Across the entries that follow, how many lines have the word "insert" in them? Give only the number.

(DATA Opens)

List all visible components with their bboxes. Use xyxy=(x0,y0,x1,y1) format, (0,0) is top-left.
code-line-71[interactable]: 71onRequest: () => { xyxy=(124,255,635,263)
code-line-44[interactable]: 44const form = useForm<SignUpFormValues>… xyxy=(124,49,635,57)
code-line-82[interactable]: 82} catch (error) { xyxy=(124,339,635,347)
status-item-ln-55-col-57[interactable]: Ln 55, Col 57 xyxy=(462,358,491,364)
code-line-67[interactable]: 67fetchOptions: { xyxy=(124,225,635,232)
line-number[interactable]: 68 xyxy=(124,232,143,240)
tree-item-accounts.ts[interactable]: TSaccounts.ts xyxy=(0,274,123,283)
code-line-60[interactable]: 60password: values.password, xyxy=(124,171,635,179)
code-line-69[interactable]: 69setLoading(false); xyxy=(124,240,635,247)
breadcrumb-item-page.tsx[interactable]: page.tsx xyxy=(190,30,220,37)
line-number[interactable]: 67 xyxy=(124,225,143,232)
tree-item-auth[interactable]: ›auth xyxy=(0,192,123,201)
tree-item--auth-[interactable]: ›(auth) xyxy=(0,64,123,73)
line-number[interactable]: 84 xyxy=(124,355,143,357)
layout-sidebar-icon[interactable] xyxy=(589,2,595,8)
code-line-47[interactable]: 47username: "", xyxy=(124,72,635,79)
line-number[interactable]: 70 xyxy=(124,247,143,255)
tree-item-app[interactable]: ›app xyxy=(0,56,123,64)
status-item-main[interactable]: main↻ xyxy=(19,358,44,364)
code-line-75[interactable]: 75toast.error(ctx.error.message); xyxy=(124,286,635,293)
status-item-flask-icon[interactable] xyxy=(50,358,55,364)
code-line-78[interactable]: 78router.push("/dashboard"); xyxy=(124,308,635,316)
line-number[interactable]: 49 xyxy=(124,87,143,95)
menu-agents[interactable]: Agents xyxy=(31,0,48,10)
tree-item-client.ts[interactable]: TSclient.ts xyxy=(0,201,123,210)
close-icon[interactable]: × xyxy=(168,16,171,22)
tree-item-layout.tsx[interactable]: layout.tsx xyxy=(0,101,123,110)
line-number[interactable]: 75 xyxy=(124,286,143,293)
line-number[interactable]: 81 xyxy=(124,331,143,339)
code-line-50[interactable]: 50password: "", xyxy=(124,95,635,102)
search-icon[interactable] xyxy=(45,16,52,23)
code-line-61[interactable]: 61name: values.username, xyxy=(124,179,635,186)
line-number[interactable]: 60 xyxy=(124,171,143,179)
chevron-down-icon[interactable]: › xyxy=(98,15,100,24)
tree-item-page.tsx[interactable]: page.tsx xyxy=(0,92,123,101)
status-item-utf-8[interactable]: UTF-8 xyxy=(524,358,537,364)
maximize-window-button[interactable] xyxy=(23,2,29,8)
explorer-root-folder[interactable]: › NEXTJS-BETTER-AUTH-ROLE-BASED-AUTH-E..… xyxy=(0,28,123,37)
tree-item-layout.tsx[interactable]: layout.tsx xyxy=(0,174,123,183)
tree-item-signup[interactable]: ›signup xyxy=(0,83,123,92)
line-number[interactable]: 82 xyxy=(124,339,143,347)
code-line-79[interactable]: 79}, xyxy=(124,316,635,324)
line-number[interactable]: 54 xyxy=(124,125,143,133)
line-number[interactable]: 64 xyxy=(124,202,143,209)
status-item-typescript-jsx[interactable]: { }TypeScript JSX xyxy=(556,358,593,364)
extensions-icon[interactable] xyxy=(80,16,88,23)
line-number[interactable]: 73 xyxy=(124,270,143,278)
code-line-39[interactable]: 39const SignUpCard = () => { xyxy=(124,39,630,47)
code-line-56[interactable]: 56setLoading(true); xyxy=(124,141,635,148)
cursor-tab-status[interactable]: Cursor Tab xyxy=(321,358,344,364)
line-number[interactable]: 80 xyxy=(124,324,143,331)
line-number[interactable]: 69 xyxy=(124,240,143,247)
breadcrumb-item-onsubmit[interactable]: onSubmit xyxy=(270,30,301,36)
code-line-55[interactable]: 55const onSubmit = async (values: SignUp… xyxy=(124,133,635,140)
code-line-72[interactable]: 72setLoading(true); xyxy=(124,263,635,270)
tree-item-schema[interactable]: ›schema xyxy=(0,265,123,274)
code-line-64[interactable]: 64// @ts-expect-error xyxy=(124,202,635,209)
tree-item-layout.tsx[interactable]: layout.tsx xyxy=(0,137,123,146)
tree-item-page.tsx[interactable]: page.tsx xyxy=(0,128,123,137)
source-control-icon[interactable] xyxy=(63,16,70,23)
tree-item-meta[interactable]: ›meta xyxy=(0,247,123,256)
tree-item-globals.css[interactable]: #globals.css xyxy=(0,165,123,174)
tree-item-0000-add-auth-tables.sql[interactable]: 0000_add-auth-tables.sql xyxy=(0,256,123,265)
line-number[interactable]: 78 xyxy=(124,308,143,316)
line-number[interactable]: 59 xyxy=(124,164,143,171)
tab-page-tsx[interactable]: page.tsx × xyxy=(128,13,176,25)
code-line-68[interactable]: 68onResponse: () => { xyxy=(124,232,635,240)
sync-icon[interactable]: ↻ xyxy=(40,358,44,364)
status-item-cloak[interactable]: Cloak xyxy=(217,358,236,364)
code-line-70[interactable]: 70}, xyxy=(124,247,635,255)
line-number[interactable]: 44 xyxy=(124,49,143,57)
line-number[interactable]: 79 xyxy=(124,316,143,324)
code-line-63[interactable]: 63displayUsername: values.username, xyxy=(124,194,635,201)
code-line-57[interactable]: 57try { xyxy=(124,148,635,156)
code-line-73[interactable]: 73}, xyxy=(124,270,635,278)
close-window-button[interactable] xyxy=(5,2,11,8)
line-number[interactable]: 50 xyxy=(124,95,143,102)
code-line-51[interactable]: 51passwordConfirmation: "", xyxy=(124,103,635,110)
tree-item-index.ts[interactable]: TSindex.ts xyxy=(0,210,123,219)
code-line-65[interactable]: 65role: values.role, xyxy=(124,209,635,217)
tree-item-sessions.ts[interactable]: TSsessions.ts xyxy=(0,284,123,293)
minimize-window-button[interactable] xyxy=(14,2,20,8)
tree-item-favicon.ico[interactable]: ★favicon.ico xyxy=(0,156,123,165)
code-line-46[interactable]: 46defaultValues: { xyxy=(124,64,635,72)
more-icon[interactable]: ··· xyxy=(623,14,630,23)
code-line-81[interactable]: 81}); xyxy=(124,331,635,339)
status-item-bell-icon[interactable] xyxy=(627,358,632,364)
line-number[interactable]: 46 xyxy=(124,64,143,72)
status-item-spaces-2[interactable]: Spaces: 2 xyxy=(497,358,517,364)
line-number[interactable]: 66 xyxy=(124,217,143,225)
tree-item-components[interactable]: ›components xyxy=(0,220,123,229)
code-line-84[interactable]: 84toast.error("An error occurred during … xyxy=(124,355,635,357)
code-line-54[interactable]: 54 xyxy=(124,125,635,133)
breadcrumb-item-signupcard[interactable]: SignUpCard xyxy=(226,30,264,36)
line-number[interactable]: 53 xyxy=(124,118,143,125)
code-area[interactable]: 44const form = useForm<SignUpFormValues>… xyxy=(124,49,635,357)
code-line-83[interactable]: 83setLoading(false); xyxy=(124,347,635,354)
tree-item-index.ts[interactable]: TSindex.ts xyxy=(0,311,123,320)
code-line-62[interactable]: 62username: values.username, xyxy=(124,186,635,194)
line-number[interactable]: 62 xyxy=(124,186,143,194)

(DATA Closes)
(DATA Opens)

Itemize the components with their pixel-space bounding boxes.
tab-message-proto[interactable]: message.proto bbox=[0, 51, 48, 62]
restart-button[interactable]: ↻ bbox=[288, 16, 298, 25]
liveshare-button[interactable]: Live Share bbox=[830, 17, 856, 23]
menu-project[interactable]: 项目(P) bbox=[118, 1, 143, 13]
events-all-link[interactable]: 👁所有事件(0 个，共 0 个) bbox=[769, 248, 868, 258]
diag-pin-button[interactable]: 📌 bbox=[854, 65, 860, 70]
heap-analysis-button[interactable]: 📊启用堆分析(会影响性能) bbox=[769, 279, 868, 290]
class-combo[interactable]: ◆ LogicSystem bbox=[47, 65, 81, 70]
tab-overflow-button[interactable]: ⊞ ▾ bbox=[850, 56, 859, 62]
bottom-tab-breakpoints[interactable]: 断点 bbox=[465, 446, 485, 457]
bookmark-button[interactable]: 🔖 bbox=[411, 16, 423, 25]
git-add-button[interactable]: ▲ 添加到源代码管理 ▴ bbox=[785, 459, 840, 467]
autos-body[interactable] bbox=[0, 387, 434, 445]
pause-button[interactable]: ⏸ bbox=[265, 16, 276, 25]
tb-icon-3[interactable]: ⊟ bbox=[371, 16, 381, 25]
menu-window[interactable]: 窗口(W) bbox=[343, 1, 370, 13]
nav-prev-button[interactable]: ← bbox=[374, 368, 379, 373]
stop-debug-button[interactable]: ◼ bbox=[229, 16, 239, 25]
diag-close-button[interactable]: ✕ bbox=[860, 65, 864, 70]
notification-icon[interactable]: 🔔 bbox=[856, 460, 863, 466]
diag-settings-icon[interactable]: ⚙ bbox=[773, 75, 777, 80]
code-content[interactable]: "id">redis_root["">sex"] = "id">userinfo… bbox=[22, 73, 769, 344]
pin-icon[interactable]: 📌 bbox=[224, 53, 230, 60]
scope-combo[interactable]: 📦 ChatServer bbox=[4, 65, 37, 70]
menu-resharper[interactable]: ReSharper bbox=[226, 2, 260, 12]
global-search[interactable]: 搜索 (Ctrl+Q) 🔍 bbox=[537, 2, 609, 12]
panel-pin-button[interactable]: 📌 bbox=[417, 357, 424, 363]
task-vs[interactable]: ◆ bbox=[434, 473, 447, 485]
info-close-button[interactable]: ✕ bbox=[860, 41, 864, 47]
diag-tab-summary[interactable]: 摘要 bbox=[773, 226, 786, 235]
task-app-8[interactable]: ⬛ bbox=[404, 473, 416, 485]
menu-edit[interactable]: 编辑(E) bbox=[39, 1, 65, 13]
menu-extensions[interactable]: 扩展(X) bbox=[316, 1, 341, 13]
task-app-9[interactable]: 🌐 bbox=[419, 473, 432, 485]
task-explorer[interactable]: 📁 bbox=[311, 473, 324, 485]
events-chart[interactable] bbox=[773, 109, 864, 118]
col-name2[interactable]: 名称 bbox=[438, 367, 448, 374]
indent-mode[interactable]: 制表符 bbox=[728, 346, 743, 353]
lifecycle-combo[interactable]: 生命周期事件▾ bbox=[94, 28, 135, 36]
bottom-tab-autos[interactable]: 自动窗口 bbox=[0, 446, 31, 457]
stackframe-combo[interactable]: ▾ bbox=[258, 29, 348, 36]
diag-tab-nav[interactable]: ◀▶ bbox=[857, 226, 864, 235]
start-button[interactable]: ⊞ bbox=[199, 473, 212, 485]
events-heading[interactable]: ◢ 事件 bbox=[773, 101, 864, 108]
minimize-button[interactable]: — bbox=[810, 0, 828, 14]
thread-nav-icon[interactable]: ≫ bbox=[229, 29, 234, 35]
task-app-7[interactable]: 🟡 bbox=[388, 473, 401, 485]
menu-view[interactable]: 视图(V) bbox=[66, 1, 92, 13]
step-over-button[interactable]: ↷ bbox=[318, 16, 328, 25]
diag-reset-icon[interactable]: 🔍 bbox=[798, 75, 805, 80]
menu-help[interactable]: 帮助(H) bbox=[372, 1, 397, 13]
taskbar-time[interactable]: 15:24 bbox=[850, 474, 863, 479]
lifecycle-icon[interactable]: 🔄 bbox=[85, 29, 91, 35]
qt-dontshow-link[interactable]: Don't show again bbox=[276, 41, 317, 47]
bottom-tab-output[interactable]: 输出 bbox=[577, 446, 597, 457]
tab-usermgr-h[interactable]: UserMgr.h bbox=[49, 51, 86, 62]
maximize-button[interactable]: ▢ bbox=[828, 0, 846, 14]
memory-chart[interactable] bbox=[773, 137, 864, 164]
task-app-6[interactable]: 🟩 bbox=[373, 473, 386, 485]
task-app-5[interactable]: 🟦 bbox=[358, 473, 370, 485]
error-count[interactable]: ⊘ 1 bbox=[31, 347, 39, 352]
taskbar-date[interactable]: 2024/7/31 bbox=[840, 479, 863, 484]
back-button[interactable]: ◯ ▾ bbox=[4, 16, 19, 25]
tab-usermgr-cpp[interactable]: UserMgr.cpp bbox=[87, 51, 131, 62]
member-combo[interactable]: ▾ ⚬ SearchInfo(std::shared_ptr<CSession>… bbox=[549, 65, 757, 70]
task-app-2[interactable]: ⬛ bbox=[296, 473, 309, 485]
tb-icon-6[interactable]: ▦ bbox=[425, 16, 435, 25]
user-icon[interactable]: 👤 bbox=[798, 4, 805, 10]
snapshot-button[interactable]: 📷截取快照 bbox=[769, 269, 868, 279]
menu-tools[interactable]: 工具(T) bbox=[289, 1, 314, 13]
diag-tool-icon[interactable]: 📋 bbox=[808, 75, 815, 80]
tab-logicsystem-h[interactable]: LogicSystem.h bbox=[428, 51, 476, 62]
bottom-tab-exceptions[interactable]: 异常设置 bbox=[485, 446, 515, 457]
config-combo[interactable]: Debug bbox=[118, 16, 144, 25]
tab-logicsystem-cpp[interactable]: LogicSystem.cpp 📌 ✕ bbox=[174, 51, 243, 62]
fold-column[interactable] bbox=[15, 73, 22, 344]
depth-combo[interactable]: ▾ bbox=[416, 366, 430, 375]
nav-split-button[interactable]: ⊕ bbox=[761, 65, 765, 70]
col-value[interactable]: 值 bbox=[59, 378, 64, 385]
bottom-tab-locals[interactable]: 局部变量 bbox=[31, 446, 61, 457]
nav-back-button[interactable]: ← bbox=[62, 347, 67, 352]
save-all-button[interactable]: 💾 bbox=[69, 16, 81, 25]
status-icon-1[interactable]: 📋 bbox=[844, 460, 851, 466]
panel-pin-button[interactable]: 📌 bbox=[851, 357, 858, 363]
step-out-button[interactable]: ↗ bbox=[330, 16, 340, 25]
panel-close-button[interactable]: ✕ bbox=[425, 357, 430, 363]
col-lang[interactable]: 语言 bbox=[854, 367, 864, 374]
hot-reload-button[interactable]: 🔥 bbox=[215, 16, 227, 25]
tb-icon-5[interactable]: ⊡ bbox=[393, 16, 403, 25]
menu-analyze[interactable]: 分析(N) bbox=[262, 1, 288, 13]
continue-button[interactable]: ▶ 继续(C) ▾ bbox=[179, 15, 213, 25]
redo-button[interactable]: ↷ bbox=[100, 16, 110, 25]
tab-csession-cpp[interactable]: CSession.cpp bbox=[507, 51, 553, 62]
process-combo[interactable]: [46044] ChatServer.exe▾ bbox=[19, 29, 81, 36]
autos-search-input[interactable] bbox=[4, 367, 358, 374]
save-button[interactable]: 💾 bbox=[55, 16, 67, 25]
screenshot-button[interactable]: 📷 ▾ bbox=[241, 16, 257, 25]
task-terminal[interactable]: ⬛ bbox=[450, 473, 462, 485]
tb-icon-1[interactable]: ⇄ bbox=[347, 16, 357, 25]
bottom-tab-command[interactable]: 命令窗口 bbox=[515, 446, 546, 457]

(DATA Closes)
(DATA Opens)

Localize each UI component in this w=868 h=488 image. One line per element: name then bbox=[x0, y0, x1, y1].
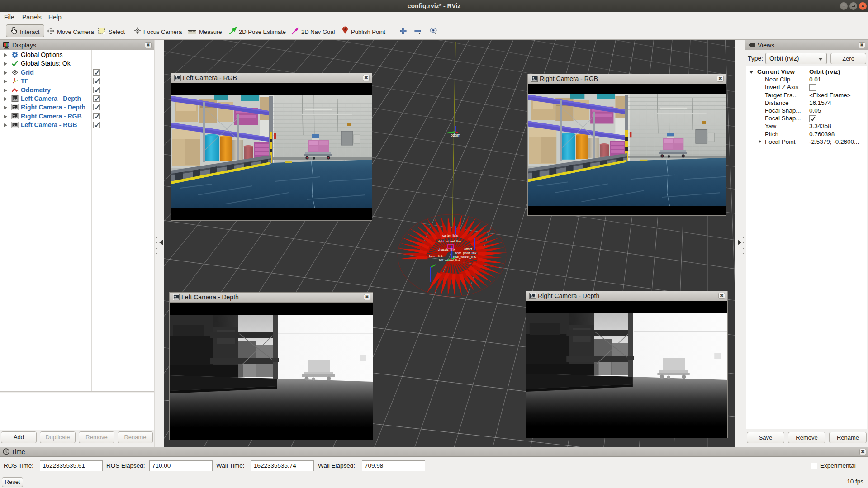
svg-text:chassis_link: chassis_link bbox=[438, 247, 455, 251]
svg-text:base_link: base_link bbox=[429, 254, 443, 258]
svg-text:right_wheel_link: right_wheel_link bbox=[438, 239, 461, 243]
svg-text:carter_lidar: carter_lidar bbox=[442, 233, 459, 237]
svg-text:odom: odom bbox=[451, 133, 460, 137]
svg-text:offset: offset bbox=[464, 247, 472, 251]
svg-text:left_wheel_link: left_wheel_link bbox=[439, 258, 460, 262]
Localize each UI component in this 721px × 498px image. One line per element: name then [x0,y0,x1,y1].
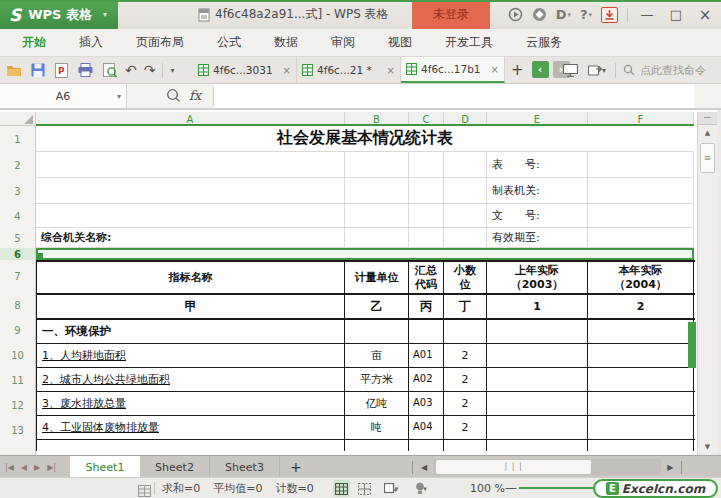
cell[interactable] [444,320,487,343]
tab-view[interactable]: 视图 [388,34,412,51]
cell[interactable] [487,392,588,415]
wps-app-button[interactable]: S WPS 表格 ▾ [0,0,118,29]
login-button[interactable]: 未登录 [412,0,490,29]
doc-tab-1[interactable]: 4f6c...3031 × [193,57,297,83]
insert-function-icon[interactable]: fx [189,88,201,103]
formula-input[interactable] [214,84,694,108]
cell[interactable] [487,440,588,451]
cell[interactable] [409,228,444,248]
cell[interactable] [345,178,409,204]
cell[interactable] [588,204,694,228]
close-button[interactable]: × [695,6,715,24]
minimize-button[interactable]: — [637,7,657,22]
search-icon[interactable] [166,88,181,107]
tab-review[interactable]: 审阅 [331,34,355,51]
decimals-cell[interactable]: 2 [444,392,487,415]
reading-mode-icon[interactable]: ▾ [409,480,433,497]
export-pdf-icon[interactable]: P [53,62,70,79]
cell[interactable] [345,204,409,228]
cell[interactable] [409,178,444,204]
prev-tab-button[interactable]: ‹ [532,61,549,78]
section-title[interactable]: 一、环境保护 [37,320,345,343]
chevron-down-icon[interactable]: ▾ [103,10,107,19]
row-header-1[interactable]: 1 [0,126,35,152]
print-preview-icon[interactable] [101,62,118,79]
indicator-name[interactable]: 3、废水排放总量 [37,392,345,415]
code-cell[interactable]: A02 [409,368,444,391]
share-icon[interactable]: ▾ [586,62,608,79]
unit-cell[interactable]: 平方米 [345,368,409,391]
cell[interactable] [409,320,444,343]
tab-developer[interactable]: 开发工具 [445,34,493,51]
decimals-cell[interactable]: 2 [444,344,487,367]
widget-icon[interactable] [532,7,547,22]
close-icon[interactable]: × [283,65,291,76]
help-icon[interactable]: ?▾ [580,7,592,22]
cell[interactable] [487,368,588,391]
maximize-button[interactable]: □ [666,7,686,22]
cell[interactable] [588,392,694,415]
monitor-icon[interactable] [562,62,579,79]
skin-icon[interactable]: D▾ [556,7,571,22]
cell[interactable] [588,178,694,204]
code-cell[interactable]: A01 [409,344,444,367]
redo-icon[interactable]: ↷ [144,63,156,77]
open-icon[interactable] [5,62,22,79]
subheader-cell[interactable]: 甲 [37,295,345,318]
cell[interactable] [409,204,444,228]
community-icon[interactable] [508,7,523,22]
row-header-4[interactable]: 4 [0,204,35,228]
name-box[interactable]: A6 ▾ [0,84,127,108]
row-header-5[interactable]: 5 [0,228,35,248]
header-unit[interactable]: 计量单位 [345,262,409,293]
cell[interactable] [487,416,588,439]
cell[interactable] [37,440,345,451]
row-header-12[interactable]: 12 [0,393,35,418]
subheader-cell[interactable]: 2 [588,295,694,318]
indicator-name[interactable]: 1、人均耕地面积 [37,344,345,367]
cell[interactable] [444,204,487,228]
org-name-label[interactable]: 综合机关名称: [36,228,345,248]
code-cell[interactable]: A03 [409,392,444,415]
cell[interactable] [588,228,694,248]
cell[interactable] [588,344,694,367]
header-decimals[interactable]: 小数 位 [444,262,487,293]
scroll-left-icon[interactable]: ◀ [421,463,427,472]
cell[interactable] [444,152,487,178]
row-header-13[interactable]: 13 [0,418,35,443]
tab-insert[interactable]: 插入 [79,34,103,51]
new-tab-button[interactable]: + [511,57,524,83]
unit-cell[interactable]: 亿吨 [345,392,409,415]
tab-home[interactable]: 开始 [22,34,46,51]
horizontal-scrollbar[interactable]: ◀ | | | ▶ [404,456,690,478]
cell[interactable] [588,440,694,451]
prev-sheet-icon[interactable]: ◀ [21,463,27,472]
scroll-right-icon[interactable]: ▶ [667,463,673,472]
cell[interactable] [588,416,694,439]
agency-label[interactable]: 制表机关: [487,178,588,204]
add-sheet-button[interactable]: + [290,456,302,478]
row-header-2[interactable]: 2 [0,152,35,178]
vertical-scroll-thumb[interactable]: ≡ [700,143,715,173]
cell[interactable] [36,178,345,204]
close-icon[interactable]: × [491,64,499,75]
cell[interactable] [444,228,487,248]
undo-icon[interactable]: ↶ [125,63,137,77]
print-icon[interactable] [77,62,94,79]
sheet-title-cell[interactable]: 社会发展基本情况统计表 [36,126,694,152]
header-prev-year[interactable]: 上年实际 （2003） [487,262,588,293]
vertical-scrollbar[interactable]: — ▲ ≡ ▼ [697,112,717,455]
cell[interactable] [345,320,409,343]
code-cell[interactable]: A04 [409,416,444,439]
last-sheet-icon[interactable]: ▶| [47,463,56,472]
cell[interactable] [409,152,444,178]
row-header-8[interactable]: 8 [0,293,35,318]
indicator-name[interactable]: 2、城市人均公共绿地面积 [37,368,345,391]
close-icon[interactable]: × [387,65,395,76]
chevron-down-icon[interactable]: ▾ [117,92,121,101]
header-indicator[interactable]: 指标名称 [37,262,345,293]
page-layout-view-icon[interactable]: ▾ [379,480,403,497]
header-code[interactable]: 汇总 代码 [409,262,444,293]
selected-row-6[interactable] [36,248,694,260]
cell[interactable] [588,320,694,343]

(DATA Closes)

# RESPONSE:
2